Let me start by saying that I am a Best  Buy Reward Zone Premier Silver member. I guess that means that I’m a boss like Rick Ross in the Best Buy world or something like that. I’ve achieved this status by pretty much only buying movies and TV shows. Rewind to two weeks ago. I walked into my local Best Buy to browse the movie sales like I always do and what I saw caused me to become overwhelmed – so much so that I walked out of the store to go to another Best Buy. When I went to the other Best Buy, I was equally overwhelmed. What could be so overwhelming, you ask? Best Buy has combined their DVDs and blu-rays into one section! You may not think this is a problem but until you’ve seen it but trust me when I say that it is not a pretty sight.

It looks cluttered with the two formats sharing the same shelf space. Boxes are of differing sizes, there are more spines than covers displayed, and sale tags are almost non-existent. One of my favorite things about Best Buy is that I can walk in at any given moment, and be greeted by a sea of sale tags that give me butterflies. Yes, I’m a dork. That’s part of the fun, going to Best Buy to see the sales that aren’t in their weekly ad.

I’m sure this is Best Buy’s way to phase out DVD and crown Blu-Ray as the top dog of physical visual media formats but who wins in this situation? Let’s face it – people will buy the wrong format. They’re just dumb. For example, my local library puts a sticker on all blu-ray cases that reads: “BLU-RAY DVDS ONLY PLAY ON BLU-RAY PLAYERS”. People have to be told that blu-ray “DVDs” are different than DVDs. Lately, Best Buy’s sales on blu-rays have been unbeatable with dozens on sale at $7.99 and $9.99 every week, likely an incentive to get DVD buyers to switch format. Additionally, Best Buy has been running their Upgrade and Save (trade-in a used DVD and receive a coupon for $5 of a blu-ray $9.99 and higher) promotion with more frequency. One would think that combining the formats in the same selling space, would be the perfect opportunity to exploit blu-ray prices and set prices lower than those of DVD. But, alas, the sales I’ve come to know, love, and stack with other promotions are gone!
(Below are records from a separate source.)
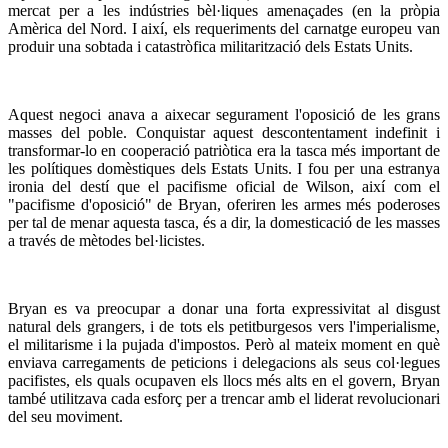
mercat per a les indústries bèl·liques amenaçades (en la pròpia
Amèrica del Nord. I així, els requeriments del carnatge europeu van
produir una sobtada i catastròfica militarització dels Estats Units.
Aquest negoci anava a aixecar segurament l'oposició de les grans
masses del poble. Conquistar aquest descontentament indefinit i
transformar-lo en cooperació patriòtica era la tasca més important de
les polítiques domèstiques dels Estats Units. I fou per una estranya
ironia del destí que el pacifisme oficial de Wilson, així com el
"pacifisme d'oposició" de Bryan, oferiren les armes més poderoses
per tal de menar aquesta tasca, és a dir, la domesticació de les masses
a través de mètodes bel·licistes.
Bryan es va preocupar a donar una forta expressivitat al disgust
natural dels grangers, i de tots els petitburgesos vers l'imperialisme,
el militarisme i la pujada d'impostos. Però al mateix moment en què
enviava carregaments de peticions i delegacions als seus col·legues
pacifistes, els quals ocupaven els llocs més alts en el govern, Bryan
també utilitzava cada esforç per a trencar amb el liderat revolucionari
del seu moviment.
Actual photo of me in the movie section at Best Buy

In addition to lighter sales, I am now forced to look at a format that I’m not interested in and will never be interested in again. I can see the appeal to get DVD owners interested in blu-ray but my Best Buy visits will now be three times longer and ten times more frustrating as I have to look at DVD copies of every movie Best Buy has to even see what I may want to purchase. There is no clear winner here. All shoppers regardless of which format they prefer will be forced to look at products they have no interest in. What if all video games were arranged alphabetically regardless of console? How would an XBOX 360 gamer feel about having to be forced to sift through hundreds of third-party Wii games to find the 360 title he wants to buy? VHS and DVD formats were never combined as a way to get VHS viewers to adopt DVD.  Why not focus on selling blu-ray players to encourage blu-ray sales in the blu-ray aisles?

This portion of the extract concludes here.